Revaloriser les métiers IT

Ce constat est doublement préjudiciable. Pour les agents eux-mêmes, car ils ont du mal, dans de nombreux contextes, à diversifier leurs expériences professionnelles en s’ouvrant à d’autres environnements et à des expertises nouvelles. Pour les ministères ensuite, car ces cloisons administratives freinent les possibilités de partage d’expérience et de mutualisation. Ainsi, au vu de ces contraintes, il est parfois tentant, pour un ministère, de s’appuyer sur un prestataire plutôt que sur l’expertise d’un agent issu d’une autre administration, qui pourtant partage le même système de valeurs. Au final, l’État encourt le risque d’externaliser certaines expertises gages de la maîtrise de son système d’information.

Une mobilité interministérielle

Comment le nouveau corps à vocation interministérielle lèvera ces difficultés ?

En proposant des opportunités de carrières diversifiées, grâce à l’accroissement du nombre de postes disponibles puisque plusieurs administrations l’ont déjà choisi pour gérer tout ou partie de leur personnel SIC. A ce jour, les services du Premier ministre, les ministères de l’Intérieur des Finances, de la Justice, des Affaires sociales, de l’Écologie, du développement durable et de l’énergie ont signifié leur souhait d’utiliser ce corps.

Prenons l’exemple d’un ingénieur système aguerri dans ses fonctions.

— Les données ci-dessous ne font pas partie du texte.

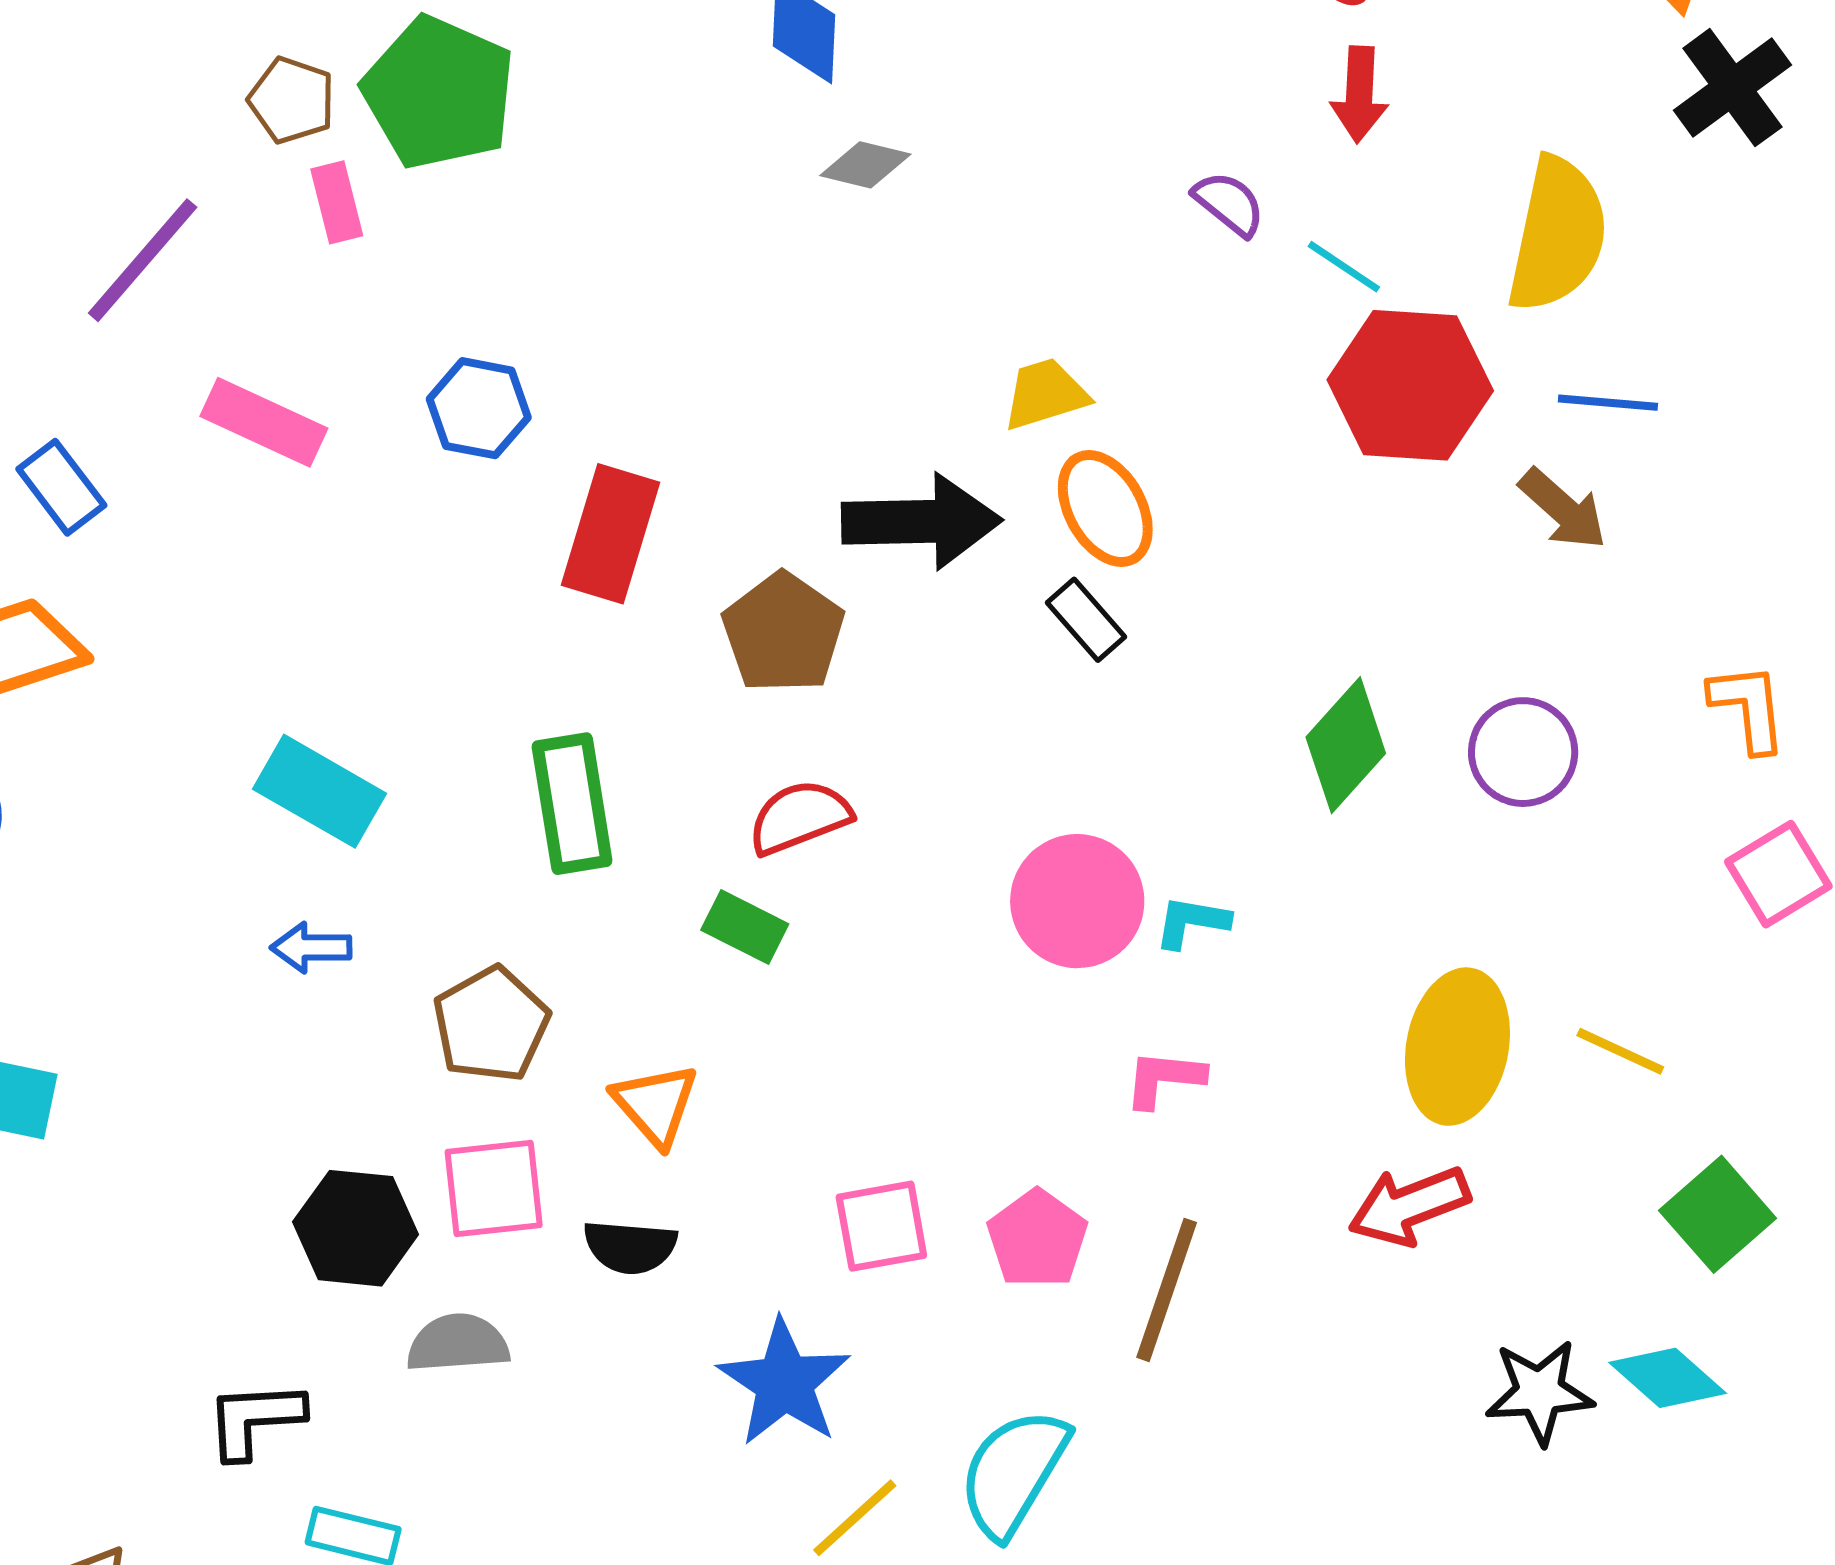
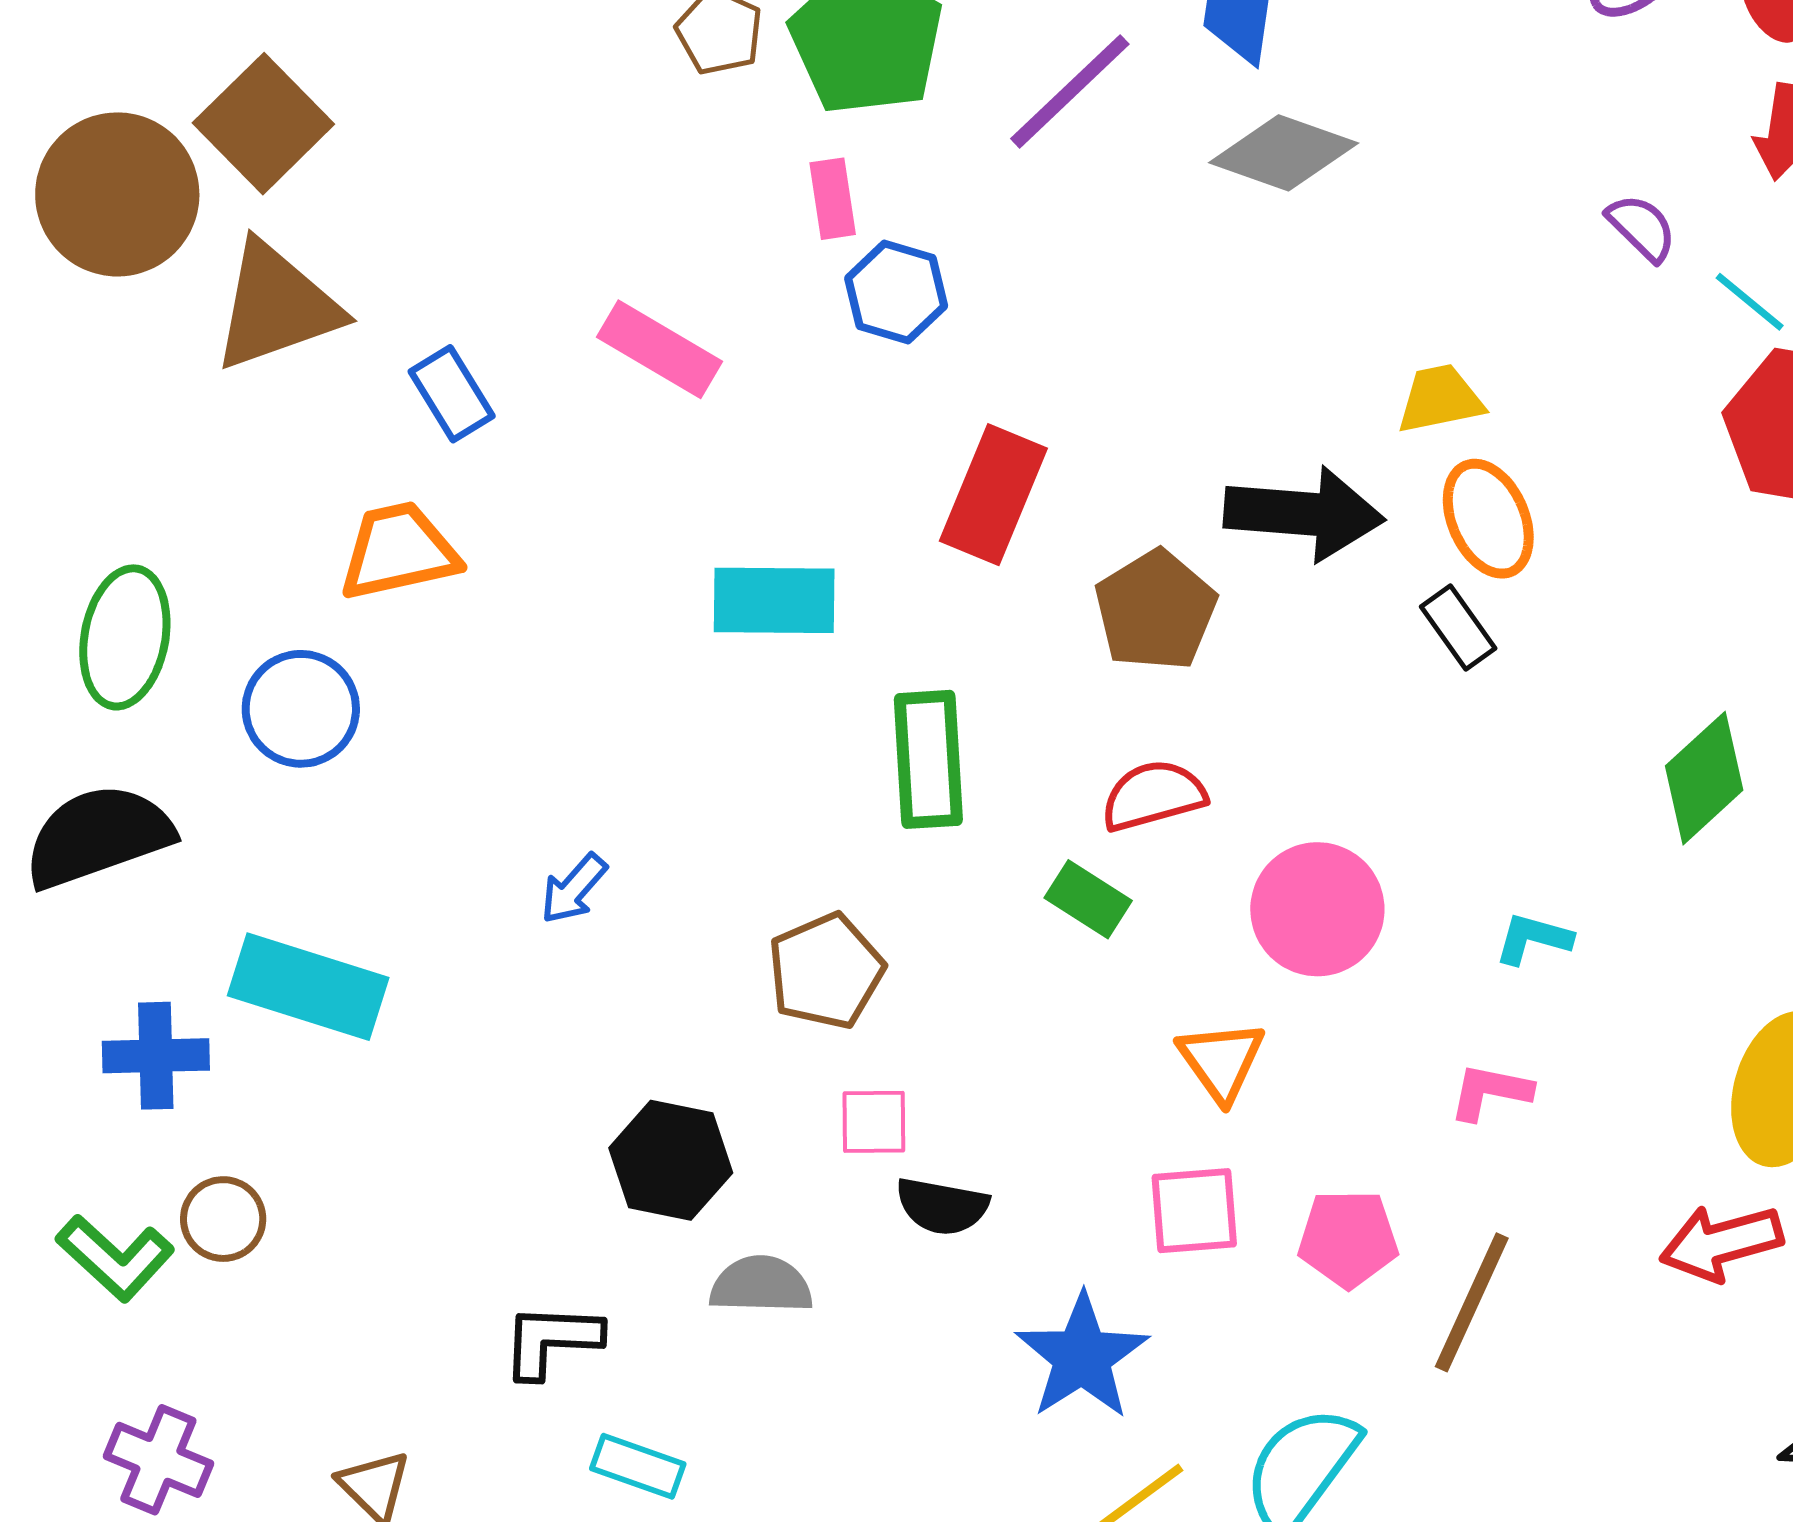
gray diamond: (865, 165) -> (1284, 153), size x1.6
pink rectangle: (337, 202) -> (833, 199), moved
purple line: (143, 260) -> (1070, 91), moved
blue hexagon: (479, 408) -> (896, 292), moved
cyan rectangle: (319, 791) -> (774, 600), moved, turned -35
pink circle: (1077, 901) -> (1317, 909), moved
blue arrow: (311, 947) -> (574, 889), moved, turned -54
orange triangle: (655, 1105) -> (1221, 1061), moved
pink square: (494, 1189) -> (874, 1122), moved, size x0.7
pink pentagon: (1037, 1239) -> (1348, 1239), turned 30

Il pourrait plus facilement accéder à des responsabilités de chef de projet technique ou d’architecte, postes relativement rares dans une seule administration. Bien entendu, l’agent en question sera formé en conséquence, conformément au nouveau décret qui inclut une obligation de formation au minimum tous les trois ans  et à chaque changement de poste.

Une porte sur les nouveaux métiers

Cet accroissement des opportunités de carrière élargit aussi l’accès aux nouveaux métiers de l’informatique.

L’État aura toujours besoin des fonctions traditionnelles de l’IT (ingénieurs systèmes et réseaux, urbanistes, chefs de projet ou responsables de la sécurité…). Ces métiers sont vitaux pour construire le SI de demain et assurer la qualité de service attendue des agents et des usagers.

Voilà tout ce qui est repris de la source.